WHAT TO WORK ON
Transcribe the records below from the first line to the line that includes "Normund Pics: забыл", inclusive, and omit the pictures.

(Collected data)
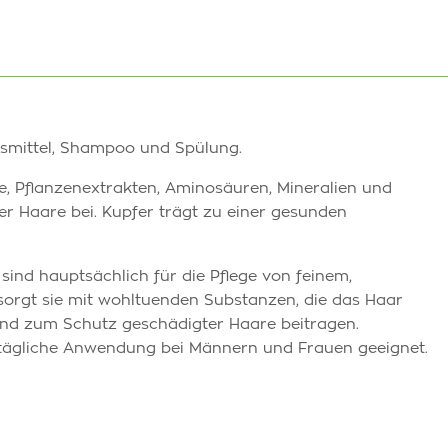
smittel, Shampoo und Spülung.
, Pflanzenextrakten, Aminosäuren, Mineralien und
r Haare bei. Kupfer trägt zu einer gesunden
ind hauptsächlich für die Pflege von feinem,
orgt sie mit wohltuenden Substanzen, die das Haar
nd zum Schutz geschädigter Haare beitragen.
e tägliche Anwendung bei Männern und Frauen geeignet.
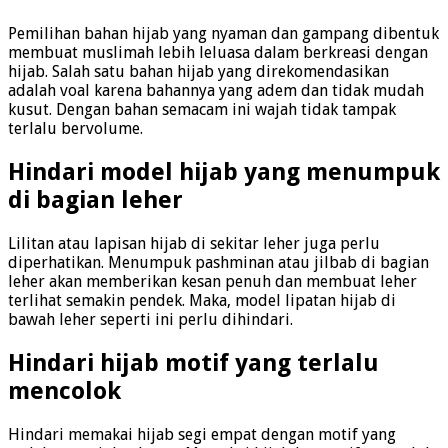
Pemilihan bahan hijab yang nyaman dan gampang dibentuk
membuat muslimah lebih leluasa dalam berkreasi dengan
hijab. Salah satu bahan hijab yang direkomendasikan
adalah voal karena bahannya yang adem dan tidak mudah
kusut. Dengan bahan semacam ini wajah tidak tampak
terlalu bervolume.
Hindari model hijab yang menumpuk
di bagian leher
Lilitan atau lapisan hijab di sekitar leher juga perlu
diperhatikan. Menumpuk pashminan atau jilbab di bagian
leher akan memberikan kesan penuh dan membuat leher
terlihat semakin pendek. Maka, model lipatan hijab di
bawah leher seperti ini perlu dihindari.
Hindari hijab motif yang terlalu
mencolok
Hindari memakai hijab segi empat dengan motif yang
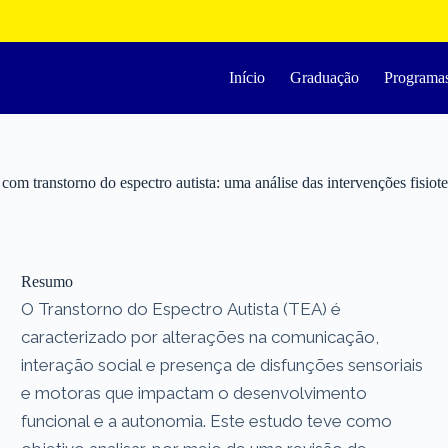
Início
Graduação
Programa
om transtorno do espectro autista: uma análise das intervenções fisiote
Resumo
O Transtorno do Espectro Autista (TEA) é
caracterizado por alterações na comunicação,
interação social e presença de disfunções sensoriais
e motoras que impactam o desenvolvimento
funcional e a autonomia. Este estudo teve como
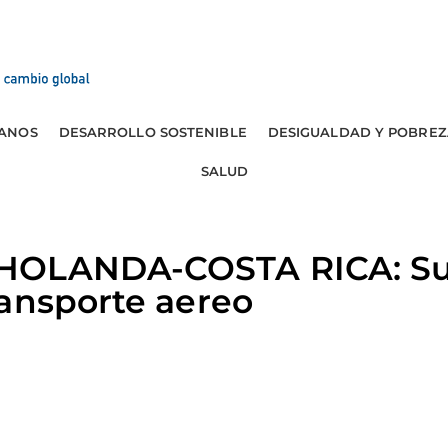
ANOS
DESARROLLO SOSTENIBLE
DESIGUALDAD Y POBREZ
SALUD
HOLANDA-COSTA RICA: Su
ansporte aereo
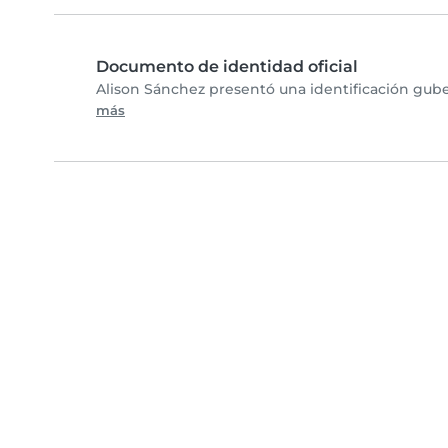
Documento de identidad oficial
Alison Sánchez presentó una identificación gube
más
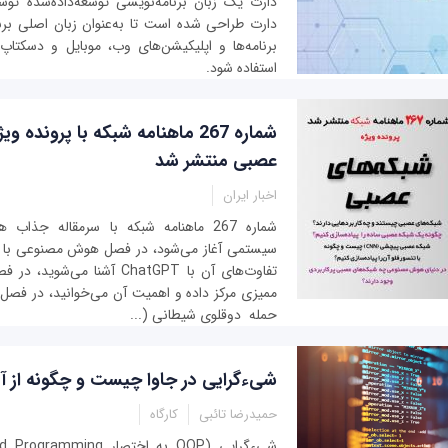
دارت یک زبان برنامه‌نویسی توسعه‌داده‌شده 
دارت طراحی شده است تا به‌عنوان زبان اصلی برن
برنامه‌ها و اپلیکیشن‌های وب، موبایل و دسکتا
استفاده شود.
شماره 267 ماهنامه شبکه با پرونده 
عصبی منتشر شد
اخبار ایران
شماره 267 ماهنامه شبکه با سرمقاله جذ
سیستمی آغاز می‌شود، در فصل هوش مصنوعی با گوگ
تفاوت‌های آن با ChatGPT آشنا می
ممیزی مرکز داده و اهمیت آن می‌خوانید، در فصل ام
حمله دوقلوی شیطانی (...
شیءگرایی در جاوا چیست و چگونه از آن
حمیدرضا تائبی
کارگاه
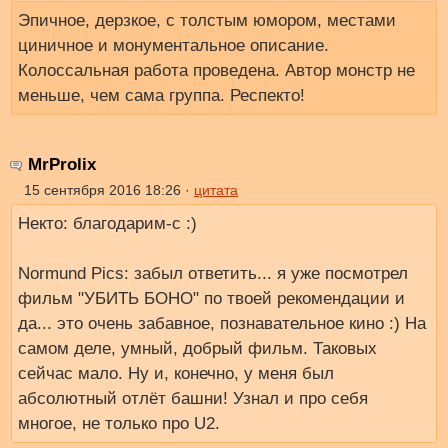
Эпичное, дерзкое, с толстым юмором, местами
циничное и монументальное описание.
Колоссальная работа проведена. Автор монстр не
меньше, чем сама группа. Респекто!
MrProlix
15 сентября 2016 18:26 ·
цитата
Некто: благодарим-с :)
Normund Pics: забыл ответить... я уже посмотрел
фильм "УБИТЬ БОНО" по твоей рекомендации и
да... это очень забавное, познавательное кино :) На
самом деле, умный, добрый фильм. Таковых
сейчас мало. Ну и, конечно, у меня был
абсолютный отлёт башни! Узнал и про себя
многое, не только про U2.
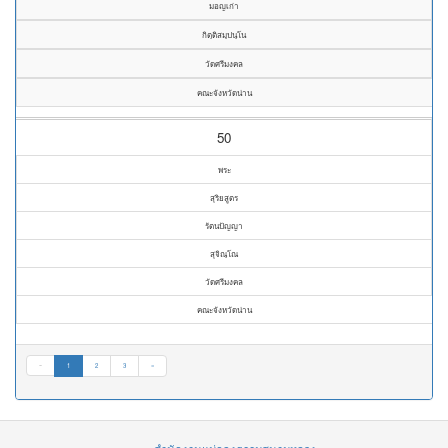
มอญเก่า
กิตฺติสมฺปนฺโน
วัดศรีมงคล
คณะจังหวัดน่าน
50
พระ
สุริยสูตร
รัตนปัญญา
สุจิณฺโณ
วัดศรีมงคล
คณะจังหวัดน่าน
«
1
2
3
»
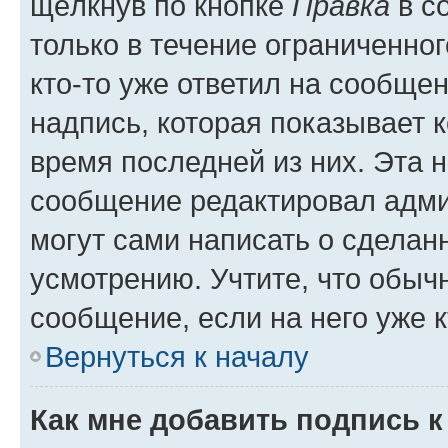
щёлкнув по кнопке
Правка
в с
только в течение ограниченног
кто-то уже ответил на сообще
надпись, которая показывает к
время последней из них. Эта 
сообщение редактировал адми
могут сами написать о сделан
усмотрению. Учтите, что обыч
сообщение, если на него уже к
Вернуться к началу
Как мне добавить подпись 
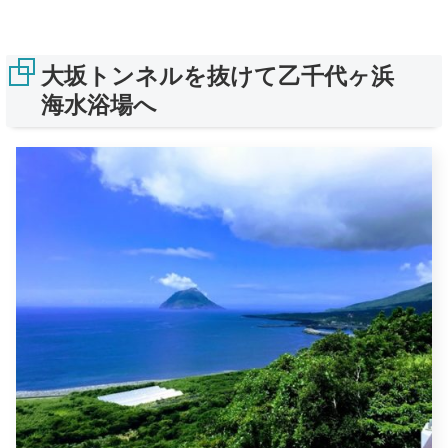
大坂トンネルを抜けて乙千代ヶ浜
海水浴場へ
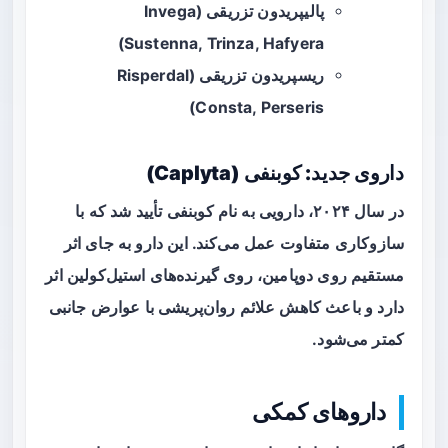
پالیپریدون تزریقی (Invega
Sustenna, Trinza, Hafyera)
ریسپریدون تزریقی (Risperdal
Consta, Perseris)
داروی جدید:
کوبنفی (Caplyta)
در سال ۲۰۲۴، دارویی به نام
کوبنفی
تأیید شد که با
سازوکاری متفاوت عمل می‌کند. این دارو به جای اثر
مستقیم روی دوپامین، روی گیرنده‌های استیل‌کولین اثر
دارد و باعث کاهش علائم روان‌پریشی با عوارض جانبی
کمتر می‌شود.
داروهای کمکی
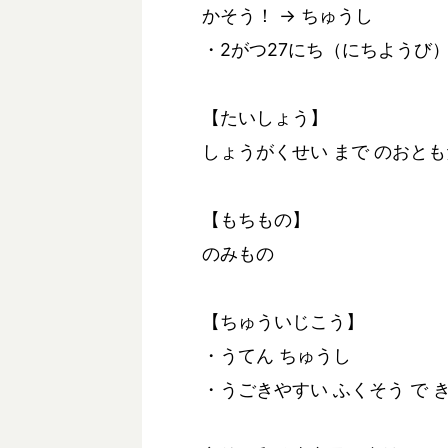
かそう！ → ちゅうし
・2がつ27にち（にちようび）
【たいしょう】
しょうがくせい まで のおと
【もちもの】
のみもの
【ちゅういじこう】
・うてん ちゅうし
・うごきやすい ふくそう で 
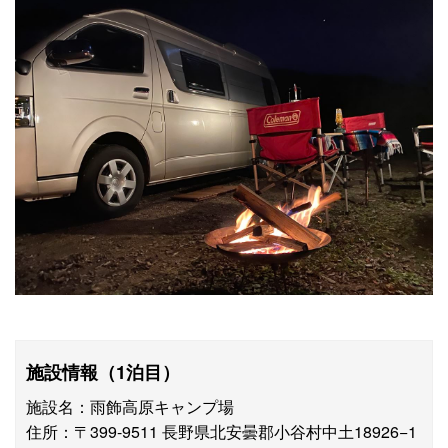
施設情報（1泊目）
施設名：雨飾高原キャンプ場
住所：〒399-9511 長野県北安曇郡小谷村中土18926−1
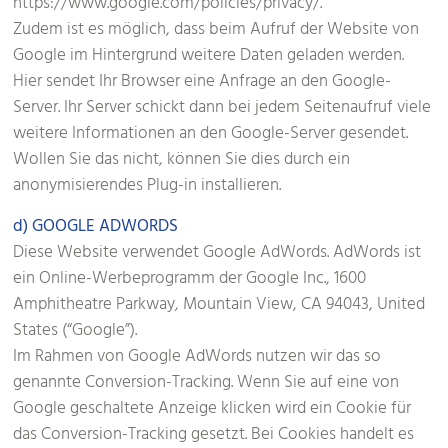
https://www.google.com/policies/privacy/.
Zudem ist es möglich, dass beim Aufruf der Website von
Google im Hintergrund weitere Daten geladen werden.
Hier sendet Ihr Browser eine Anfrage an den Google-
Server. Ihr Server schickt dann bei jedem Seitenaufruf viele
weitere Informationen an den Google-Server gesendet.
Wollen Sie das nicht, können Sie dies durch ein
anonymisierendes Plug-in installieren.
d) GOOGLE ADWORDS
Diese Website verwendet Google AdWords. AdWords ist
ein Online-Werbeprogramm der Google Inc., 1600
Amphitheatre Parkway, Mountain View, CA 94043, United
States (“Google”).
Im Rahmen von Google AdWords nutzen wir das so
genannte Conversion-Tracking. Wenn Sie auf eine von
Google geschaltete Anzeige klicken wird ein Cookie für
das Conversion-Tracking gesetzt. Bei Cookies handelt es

SOLUTION
smittel, Shampoo und Spülung.
, Pflanzenextrakten, Aminosäuren, Mineralien und
r Haare bei. Kupfer trägt zu einer gesunden
ind hauptsächlich für die Pflege von feinem,
orgt sie mit wohltuenden Substanzen, die das Haar
nd zum Schutz geschädigter Haare beitragen.
e tägliche Anwendung bei Männern und Frauen geeignet.
Pemilihan bahan hijab yang nyaman dan gampang dibentuk
membuat muslimah lebih leluasa dalam berkreasi dengan
hijab. Salah satu bahan hijab yang direkomendasikan
adalah voal karena bahannya yang adem dan tidak mudah
kusut. Dengan bahan semacam ini wajah tidak tampak
terlalu bervolume.
Hindari model hijab yang menumpuk
di bagian leher
Lilitan atau lapisan hijab di sekitar leher juga perlu
diperhatikan. Menumpuk pashminan atau jilbab di bagian
leher akan memberikan kesan penuh dan membuat leher
terlihat semakin pendek. Maka, model lipatan hijab di
bawah leher seperti ini perlu dihindari.
Hindari hijab motif yang terlalu
mencolok
Hindari memakai hijab segi empat dengan motif yang
Início
Graduação
Programa
om transtorno do espectro autista: uma análise das intervenções fisiote
Resumo
O Transtorno do Espectro Autista (TEA) é
caracterizado por alterações na comunicação,
interação social e presença de disfunções sensoriais
e motoras que impactam o desenvolvimento
funcional e a autonomia. Este estudo teve como
ANOS
DESARROLLO SOSTENIBLE
DESIGUALDAD Y POBREZ
SALUD
HOLANDA-COSTA RICA: Su
ansporte aereo
Documento de identidad oficial
Alison Sánchez presentó una identificación gube
más
دارت یک زبان برنامه‌نویسی توسعه‌داده‌شده 
دارت طراحی شده است تا به‌عنوان زبان اصلی برن
برنامه‌ها و اپلیکیشن‌های وب، موبایل و دسکتا
استفاده شود.
شماره 267 ماهنامه شبکه با پرونده 
عصبی منتشر شد
اخبار ایران
شماره 267 ماهنامه شبکه با سرمقاله جذ
سیستمی آغاز می‌شود، در فصل هوش مصنوعی با گوگ
تفاوت‌های آن با ChatGPT آشنا می
ممیزی مرکز داده و اهمیت آن می‌خوانید، در فصل ام
حمله دوقلوی شیطانی (...
شیءگرایی در جاوا چیست و چگونه از آن
حمیدرضا تائبی
کارگاه
Эпичное, дерзкое, с толстым юмором, местами
циничное и монументальное описание.
Колоссальная работа проведена. Автор монстр не
меньше, чем сама группа. Респекто!
MrProlix
15 сентября 2016 18:26 ·
цитата
Некто: благодарим-с :)
Normund Pics: забыл ответить... я уже посмотрел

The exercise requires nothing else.